Compensation at H.B. Fuller is likely calibrated to both near‑term operating metrics (organic revenue, segment operating income/margins, gross margin improvements) and longer‑term value measures (free cash flow, return on invested capital/ROIC and total shareholder return) because management cites pricing, margin mix and cash generation as key performance levers. Given recent acquisition activity, material integration work and the multi‑year Project ONE investment, boards commonly add retention and multi‑year equity awards (performance shares/RSUs with multi‑year vesting) to preserve technical and commercial leadership through execution risk. SG&A increases noted in filings include higher compensation, so annual incentives are probably tied to adjusted operating income, working‑capital/cash generation and achievement of integration/ERP milestones, while long‑term pay likely includes performance metrics and ESG/sustainability targets given regulatory and product‑innovation priorities. Expect standard protections such as clawbacks and change‑in‑control provisions tied to impairment or restatement risks, and some use of deferred/stock‑based pay to limit cash outflow given meaningful leverage and acquisition funding needs.

Insider Trading Considerations

Insider activity for a specialty‑chemicals manufacturer like H.B. Fuller will often reflect corporate events that materially affect operational outlook—earnings releases, acquisition or divestiture announcements (e.g., NA flooring sale), Project ONE milestones, and commodity feedstock swings that affect margins.
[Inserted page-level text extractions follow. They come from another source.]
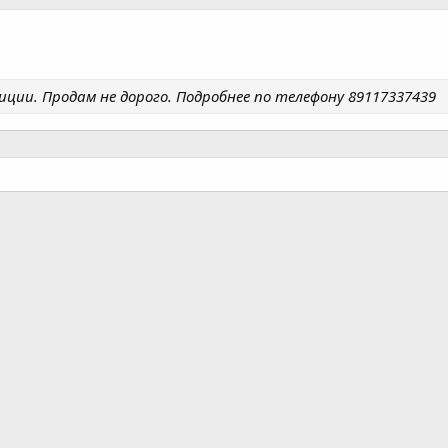
иции. Продам не дорого. Подробнее по телефону 89117337439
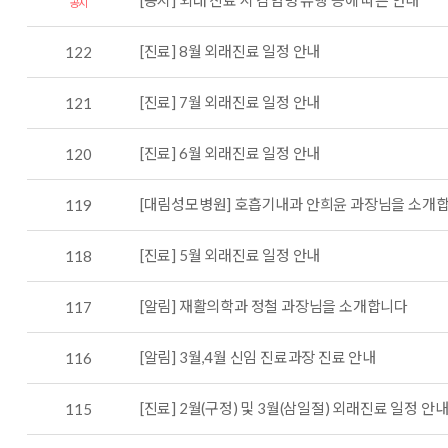
[공지] 외래 진료 시 감염병 유행 등에 따른 안내
공지
[진료] 8월 외래진료 일정 안내
122
[진료] 7월 외래진료 일정 안내
121
[진료] 6월 외래진료 일정 안내
120
[대림성모병원] 호흡기내과 안희윤 과장님을 소개
119
[진료] 5월 외래진료 일정 안내
118
[알림] 재활의학과 정철 과장님을 소개합니다
117
[알림] 3월,4월 신임 진료과장 진료 안내
116
[진료] 2월(구정) 및 3월(삼일절) 외래진료 일정 안
115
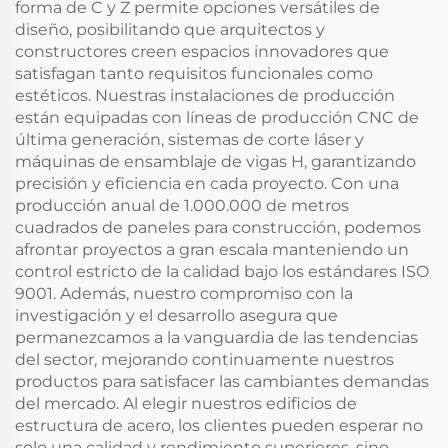
forma de C y Z permite opciones versátiles de
diseño, posibilitando que arquitectos y
constructores creen espacios innovadores que
satisfagan tanto requisitos funcionales como
estéticos. Nuestras instalaciones de producción
están equipadas con líneas de producción CNC de
última generación, sistemas de corte láser y
máquinas de ensamblaje de vigas H, garantizando
precisión y eficiencia en cada proyecto. Con una
producción anual de 1.000.000 de metros
cuadrados de paneles para construcción, podemos
afrontar proyectos a gran escala manteniendo un
control estricto de la calidad bajo los estándares ISO
9001. Además, nuestro compromiso con la
investigación y el desarrollo asegura que
permanezcamos a la vanguardia de las tendencias
del sector, mejorando continuamente nuestros
productos para satisfacer las cambiantes demandas
del mercado. Al elegir nuestros edificios de
estructura de acero, los clientes pueden esperar no
solo una calidad y rendimiento superiores, sino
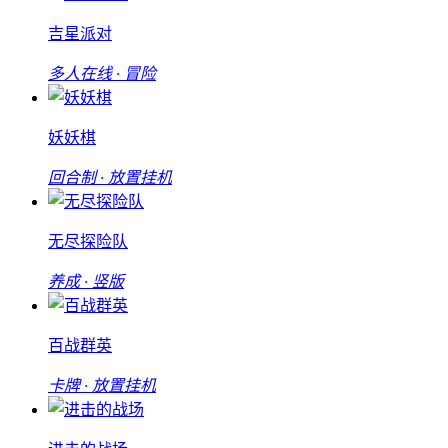
吉星派对
多人在线 · 冒险
妖妖棋
回合制 · 放置挂机
无尽探险队
养成 · 竖版
百战群英
卡牌 · 放置挂机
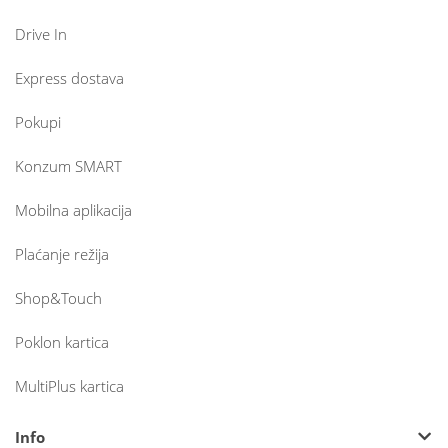
Drive In
Express dostava
Pokupi
Konzum SMART
Mobilna aplikacija
Plaćanje režija
Shop&Touch
Poklon kartica
MultiPlus kartica
Info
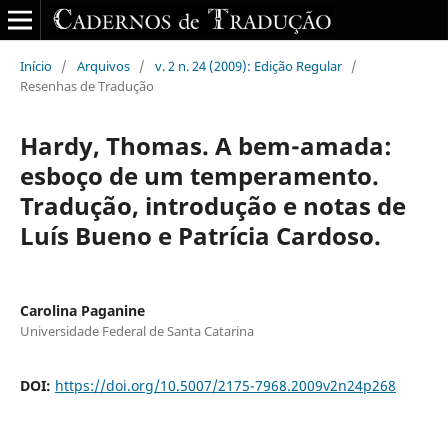
Início
/
Arquivos
/
v. 2 n. 24 (2009): Edição Regular
/
Resenhas de Tradução
Hardy, Thomas. A bem-amada:
esboço de um temperamento.
Tradução, introdução e notas de
Luís Bueno e Patrícia Cardoso.
Carolina Paganine
Universidade Federal de Santa Catarina
DOI:
https://doi.org/10.5007/2175-7968.2009v2n24p268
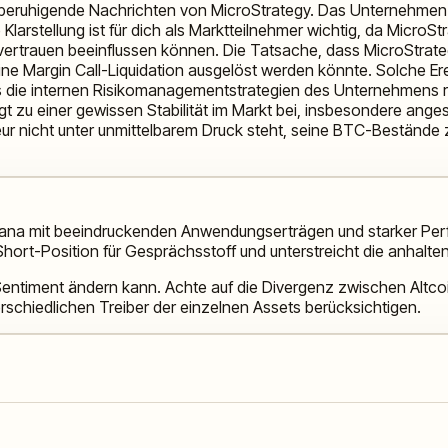
es beruhigende Nachrichten von MicroStrategy. Das Unternehmen
Klarstellung ist für dich als Marktteilnehmer wichtig, da MicroStr
rtrauen beeinflussen können. Die Tatsache, dass MicroStrategy s
ine Margin Call-Liquidation ausgelöst werden könnte. Solche E
ss die internen Risikomanagementstrategien des Unternehmens ro
gt zu einer gewissen Stabilität im Markt bei, insbesondere anges
teur nicht unter unmittelbarem Druck steht, seine BTC-Bestände
olana mit beeindruckenden Anwendungserträgen und starker Per
hort-Position für Gesprächsstoff und unterstreicht die anhaltend
entiment ändern kann. Achte auf die Divergenz zwischen Altcoin
erschiedlichen Treiber der einzelnen Assets berücksichtigen.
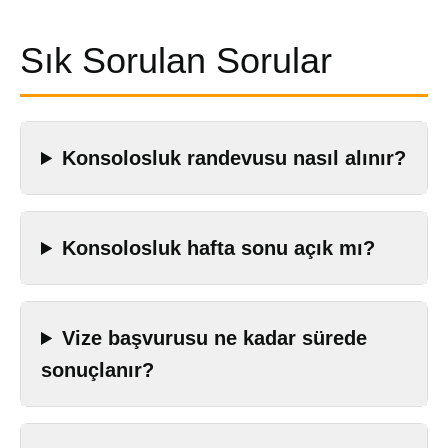
Sık Sorulan Sorular
Konsolosluk randevusu nasıl alınır?
Konsolosluk hafta sonu açık mı?
Vize başvurusu ne kadar sürede
sonuçlanır?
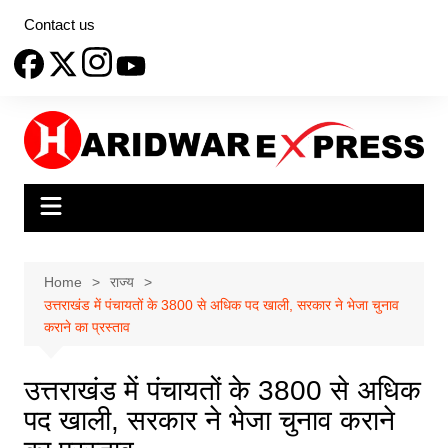
Skip
Contact us
to
content
Home
राज्य
उत्तराखंड में पंचायतों के 3800 से अधिक पद खाली, सरकार ने भेजा चुनाव
कराने का प्रस्ताव
उत्तराखंड में पंचायतों के 3800 से अधिक
पद खाली, सरकार ने भेजा चुनाव कराने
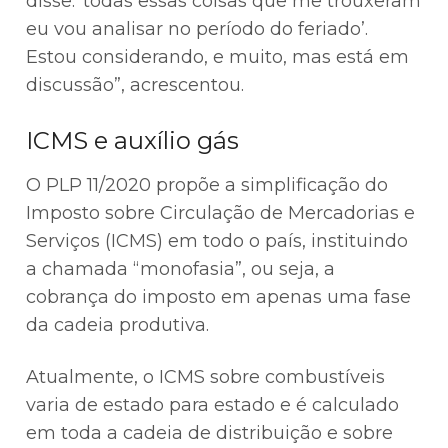
disse: ‘todas essas coisas que me trouxeram
eu vou analisar no período do feriado’.
Estou considerando, e muito, mas está em
discussão”, acrescentou.
ICMS e auxílio gás
O PLP 11/2020 propõe a simplificação do
Imposto sobre Circulação de Mercadorias e
Serviços (ICMS) em todo o país, instituindo
a chamada “monofasia”, ou seja, a
cobrança do imposto em apenas uma fase
da cadeia produtiva.
Atualmente, o ICMS sobre combustíveis
varia de estado para estado e é calculado
em toda a cadeia de distribuição e sobre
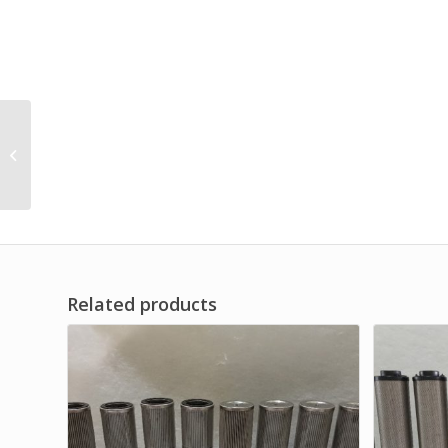
Air Filter Series
Mechanical
Accessories Brand Dwi
Filter
Related products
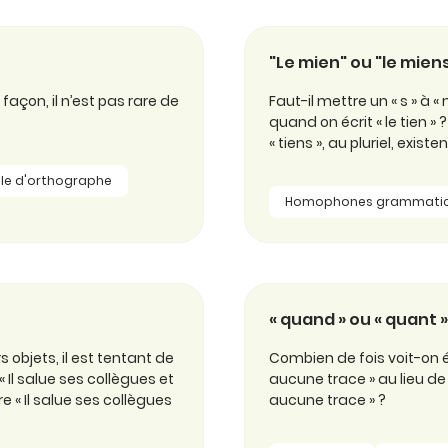
"Le mien" ou "le miens"
açon, il n’est pas rare de
Faut-il mettre un « s » à «
quand on écrit « le tien » 
« tiens », au pluriel, exi
le d'orthographe
Homophones grammati
« quand » ou « quant »
 objets, il est tentant de
Combien de fois voit-on 
 Il salue ses collègues et
aucune trace » au lieu d
re « Il salue ses collègues
aucune trace » ?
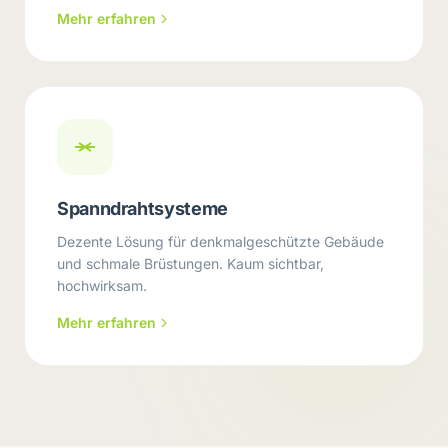
Mehr erfahren
Spanndrahtsysteme
Dezente Lösung für denkmalgeschützte Gebäude
und schmale Brüstungen. Kaum sichtbar,
hochwirksam.
Mehr erfahren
Because executives receive meaningful equity compensation and the company has seen acquisition financing and elevated leverage, routine option exercises and subsequent sales for tax/liquidity are likely; look for 10b5‑1 trading plans that management may adopt to avoid timing accusations around event windows. Regulatory and jurisdictional risks (FCPA, export controls, environmental compliance) mean insiders operating in high‑risk countries may face additional internal trading restrictions; also watch for standard Section 16 reporting (Forms 3/4/5) and for insider buys as higher‑conviction signals given usual tendency to sell to diversify. Blackout periods around earnings, major M&A/impairment disclosures and ERP/ integration milestones are probable, so clustering of trades outside those windows is a common pattern to monitor.